### EXERCISE DIRECTIONS
Please write out exactly the lines of the data below from the line holding "The Advantages of" through the line holding "Stay In Touch", and leave out the rest.

### SOURCE MATERIAL
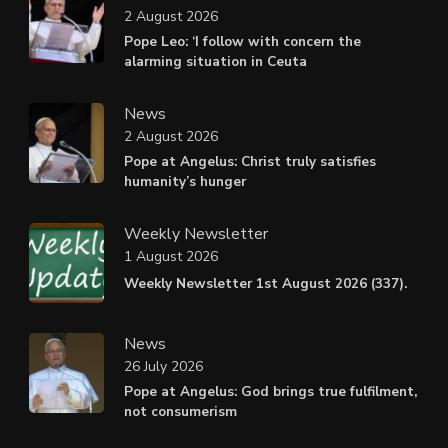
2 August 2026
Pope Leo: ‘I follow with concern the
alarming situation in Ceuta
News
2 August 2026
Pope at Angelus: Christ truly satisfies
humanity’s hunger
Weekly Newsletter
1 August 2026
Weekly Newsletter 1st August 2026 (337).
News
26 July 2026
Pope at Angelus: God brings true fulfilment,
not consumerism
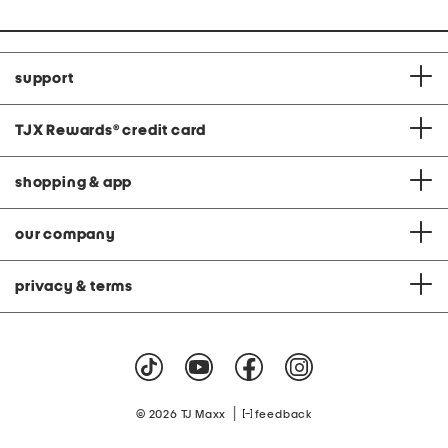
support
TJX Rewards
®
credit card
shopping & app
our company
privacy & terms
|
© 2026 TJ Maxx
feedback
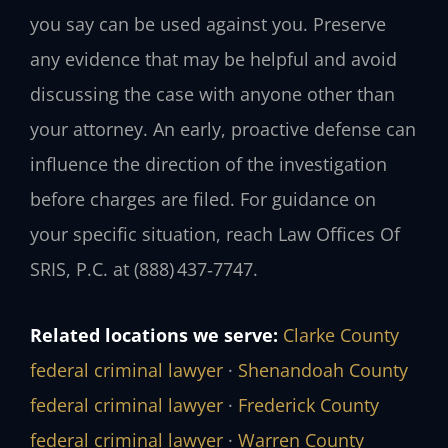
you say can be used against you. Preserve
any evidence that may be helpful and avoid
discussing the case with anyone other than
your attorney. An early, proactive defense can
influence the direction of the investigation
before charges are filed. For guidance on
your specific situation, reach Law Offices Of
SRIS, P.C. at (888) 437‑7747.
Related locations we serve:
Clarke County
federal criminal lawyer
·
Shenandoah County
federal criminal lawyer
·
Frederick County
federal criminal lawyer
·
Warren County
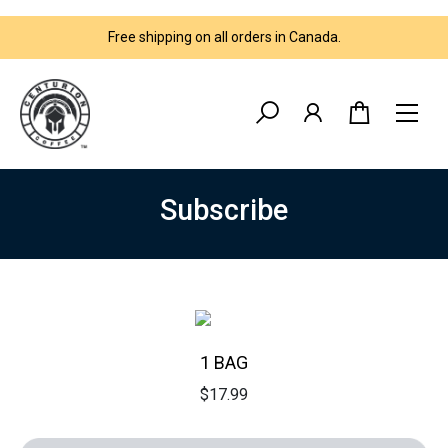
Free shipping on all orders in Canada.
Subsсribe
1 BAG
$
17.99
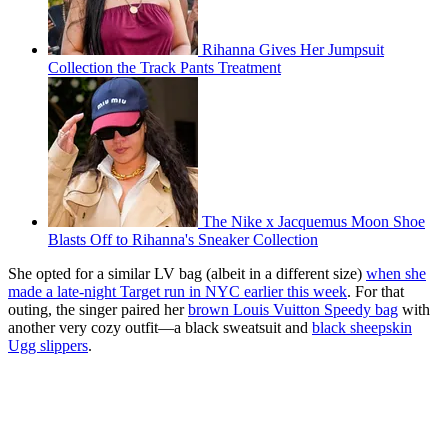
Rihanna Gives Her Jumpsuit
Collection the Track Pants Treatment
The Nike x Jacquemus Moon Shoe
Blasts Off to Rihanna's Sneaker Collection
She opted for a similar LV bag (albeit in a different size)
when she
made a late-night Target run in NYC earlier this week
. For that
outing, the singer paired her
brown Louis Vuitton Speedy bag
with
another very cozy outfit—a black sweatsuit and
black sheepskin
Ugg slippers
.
--
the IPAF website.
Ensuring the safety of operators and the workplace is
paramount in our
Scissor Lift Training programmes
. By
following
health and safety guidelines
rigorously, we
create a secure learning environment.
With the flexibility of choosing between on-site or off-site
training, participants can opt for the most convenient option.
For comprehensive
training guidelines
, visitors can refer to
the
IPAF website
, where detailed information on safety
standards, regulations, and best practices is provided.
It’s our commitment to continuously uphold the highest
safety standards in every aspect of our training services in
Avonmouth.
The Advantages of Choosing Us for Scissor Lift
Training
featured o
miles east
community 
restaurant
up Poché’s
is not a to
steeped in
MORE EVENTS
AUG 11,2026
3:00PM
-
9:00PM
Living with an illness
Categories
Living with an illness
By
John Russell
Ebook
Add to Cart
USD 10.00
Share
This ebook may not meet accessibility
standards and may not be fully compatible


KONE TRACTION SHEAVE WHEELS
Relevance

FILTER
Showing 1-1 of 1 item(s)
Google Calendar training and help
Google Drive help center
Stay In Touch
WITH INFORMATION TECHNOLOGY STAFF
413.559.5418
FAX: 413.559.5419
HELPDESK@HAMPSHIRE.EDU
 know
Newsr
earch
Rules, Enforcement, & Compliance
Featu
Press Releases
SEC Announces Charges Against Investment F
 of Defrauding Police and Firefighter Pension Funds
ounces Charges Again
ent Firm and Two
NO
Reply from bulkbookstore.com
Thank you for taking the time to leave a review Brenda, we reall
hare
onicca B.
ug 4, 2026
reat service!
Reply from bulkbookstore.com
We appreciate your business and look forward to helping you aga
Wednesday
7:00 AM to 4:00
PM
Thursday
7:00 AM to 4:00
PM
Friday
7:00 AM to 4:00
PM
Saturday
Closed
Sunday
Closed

### REPLY
The Advantages of Choosing Us for Scissor Lift
Training
featured o
miles east
community 
restaurant
up Poché’s
is not a to
steeped in
MORE EVENTS
AUG 11,2026
3:00PM
-
9:00PM
Living with an illness
Categories
Living with an illness
By
John Russell
Ebook
Add to Cart
USD 10.00
Share
This ebook may not meet accessibility
standards and may not be fully compatible


KONE TRACTION SHEAVE WHEELS
Relevance

FILTER
Showing 1-1 of 1 item(s)
Google Calendar training and help
Google Drive help center
Stay In Touch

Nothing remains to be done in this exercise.